Per noi la storia è diversa, noi madri non possiamo essere semplicemente delle persone più o meno felici, dobbiamo dimostrare al mondo che quel vestito che ci hanno cucito addosso uguale per tutte-di cui la società ha tremendamente bisogno-, lo calziamo a pennello.
Che madre e moglie ( mettiamoci anche il sessismo inconsapevole del marito) sarei stata se non avessi fatto e strafatto? Anche quando sono rimasta sola ho continuato dentro al delirio della missione: essere una supermadre.
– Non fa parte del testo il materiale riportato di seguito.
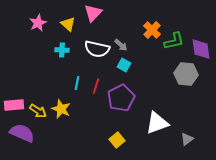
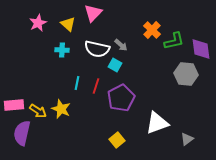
cyan square: moved 9 px left
purple semicircle: rotated 100 degrees counterclockwise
Fare il mio e il suo è quello di tutti.
Poi ho capito.
Ad un certo punto mi sono guardata intorno e ho pensato: ma perché? Perché devo morire?
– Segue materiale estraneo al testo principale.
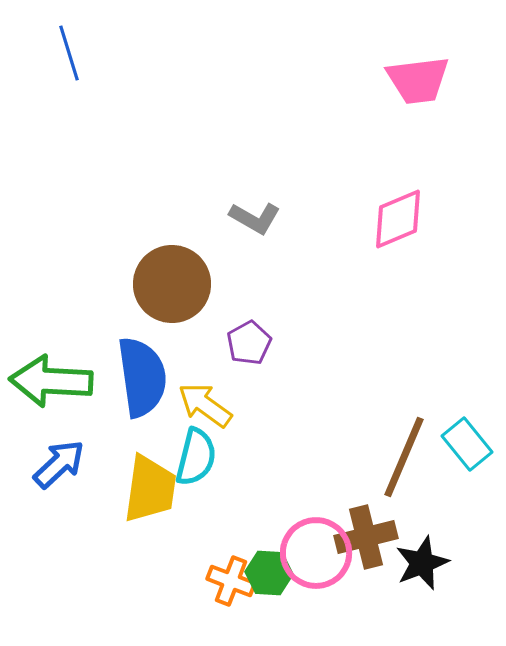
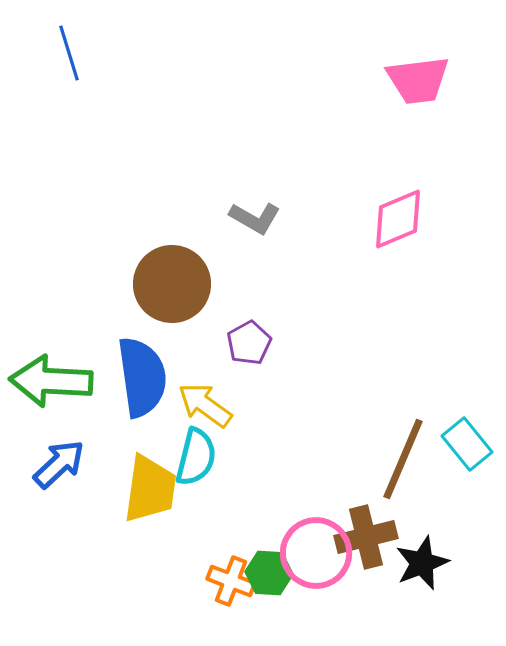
brown line: moved 1 px left, 2 px down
Così ho iniziato ad abdicare, ho iniziato a sollevarmi, a guardare le altre madri, quelle onnipresenti e onnipotenti e ad alzare subito bandiera bianca. Io non competo: puoi essere migliore di me.
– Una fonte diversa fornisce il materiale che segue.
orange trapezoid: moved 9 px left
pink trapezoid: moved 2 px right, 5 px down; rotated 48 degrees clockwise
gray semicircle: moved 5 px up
E quando ho smesso di competere e ho iniziato a fare quello che mi sentivo, non solo io sono stata meglio, ma anche le mie figlie erano più serene. Perché quando cerchiamo di rispondere ad un ideale che ci porta alla sottomissione, il più delle volte chiediamo il conto.
Questa storia della competizione tra noi donne, che ci trascina in una spirale pericolosa e utile al maschile, fa male principalmente a noi e ai nostri ragazzi, perché finiamo con il far competere anche loro.
Quindi, se la torta non la fa mia sorella – che è bravissima- io la compro, di solito quella delle rose che costa pochissimo. L’anno scorso, il giorno del compleanno di mia figlia non ci sono stata e abbiamo festeggiato il giorno dopo, lei me lo rinfaccia e ci ridiamo su. Il diciottesimo della grande sapete come é andata, non c’erano soldi e la storia della principessa per un giorno, la detesto, quindi abbiamo trovato soluzioni alternative.
Non ho bisogno e non ho più voglia di fare la parte che dovrebbe fare la società, penso agli asili nido, ai servizi che ci solleverebbero dal carico imposto, né la parte anche degli uomini, padri e mariti. Per cosa poi? Per avere la carota dopo il bastone?
Per sentirmi dire che sono brava?
Non mi interessa più quella domanda, la mia, adesso, ha a che fare solo con lo star bene.
E se si abdica e si smette di competere con le altre donne ( pensate a quanto ci fanno competere in termini di bellezza) succede che anche gli altri, mariti e padri, a volte, inizino a rimboccarsi le maniche.
E, soprattutto, che i figli stiano meglio con madri meno “brave” ma decisamente più serene e felici.